Revealed: Powys council tax could rise by 12 per cent

Taxpayers in Powys could be hit by a rates increase of up to 12 per cent, the county council has warned.

A week after announcing 50 job cuts and a reduction in services, Powys County Council has blamed the potential rise on having the poorest funding settlement in Wales for nine out of the past 10 years.

The final local government funding settlement announced this week shows that funding for Powys has decreased by 0.3 per cent, compared with the overall increase for Welsh Local Government of 0.2 per cent.

Deputy leader and cabinet member for finance, councillor Aled Davies, admitted the situation does not look good.

He said: “The picture is very bleak, we have faced very difficult budgets in the past but the next one will be the hardest yet.

"A decade of poor settlements mean that all the relatively easy savings have already been taken and even those were not without pain, but it is inevitable that the next phase will have even more public impact.

“We know that following the cut in Welsh Government support and increasing service pressures, particularly in social care, we are facing a budget gap of around £14 million for 2019/2020 and a further £20 million in the three following financial years.


“Our ability to reduce spending is made harder by the fact that the vast majority of our net budget is statutory meaning that we have to provide services but even these will face reductions.

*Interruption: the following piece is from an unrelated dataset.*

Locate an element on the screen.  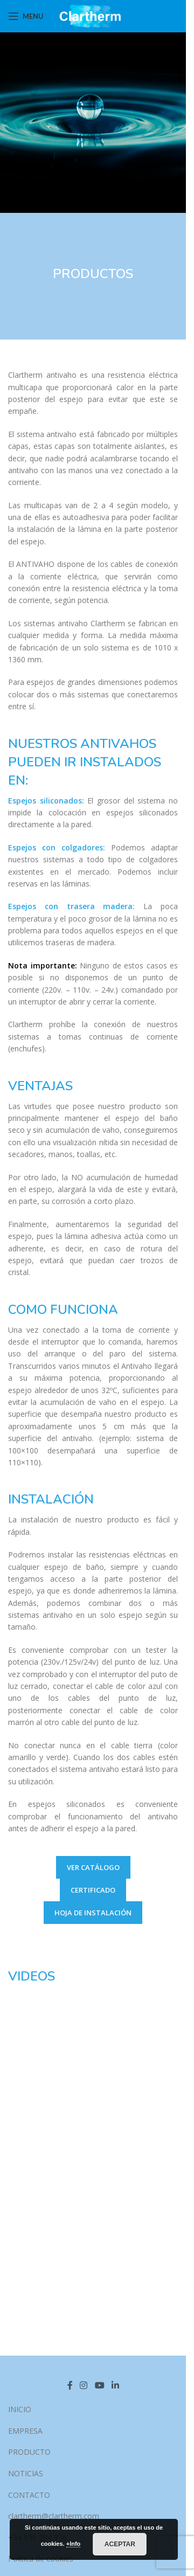
[Facebook social link] is located at coordinates (70, 2385).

"Areas such as roads, street lighting, libraries and support for outside organisations will come under increasing pressure as we aim to set a balanced budget."

This week Councillor Davies said he believed that any council tax hike would be backed by the authority.

He has also said the authority has to become a smaller and more agile organisation.

Councillor Davies added: "We will have to increase fees and charges, not just council tax, and look to generate more income through the way we work, disposing of assets or sharing facilities as necessary.

“As a council we are going through tremendous change but transforming a large complex organisation is not an easy process. It will take time before the service efficiencies and saving are delivered by the process.

“We cannot afford the council of the past and are working hard to becoming a smaller more agile organisation. But, that work takes time and there will be some very difficult decisions along the way."